EVEN before George Osborne, the then Chancellor, started implementing austerity measures in 2010, the Conservatives were invariably dismissive of complaints from local councils – and police forces – about day-to-day spending pressures.
The party’s default response was to blame the profligacy of Labour. This argument no longer holds. It is Tory-controlled Northamptonshire County Council which has been teetering on the brink of bankruptcy, with other councils, like Somerset, also feeling the squeeze. And North Yorkshire, too, is not immune from the difficulties.
Yet, while public bodies should, just like the private sector, be expected to reform and innovate each year so the delivery – and quality – of key services becomes more efficient, there needs to be a far more fundamental review about the role of councils and police forces.
With devolution gathering pace in many parts of the country – Yorkshire being a notable exception – the boundaries of responsibility between Whitehall and local government are becoming blurred when it comes to the delivery of priority services from the social care of the elderly to potholes.
It can’t continue like this. What should be the role of municipal councils in the 21st century? Should local leaders, or Ministers, determine priorities? And to what extent should they be funded by Government grants or local taxation? These questions, and many others, are all fundamental to making sure that the future of the country’s schools, and services for the most vulnerable, are not further compromised.

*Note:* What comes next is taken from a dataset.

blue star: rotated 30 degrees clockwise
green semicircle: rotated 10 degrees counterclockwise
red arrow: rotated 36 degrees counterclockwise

And it’s why Theresa May will be performing a vital public service if she sanctions such a review while, at the same time, pledging to overhaul the outdated funding formula which successive governments have used to allocate grants to local councils. This much is owed to all those rural areas that don’t receive a fair deal. And though Brexit is still the Tory leader’s sole priority, it is invariably matters pertaining to local services which matter most of all to voters – the very issues which led to the Prime Minister losing her majority at last year’s election.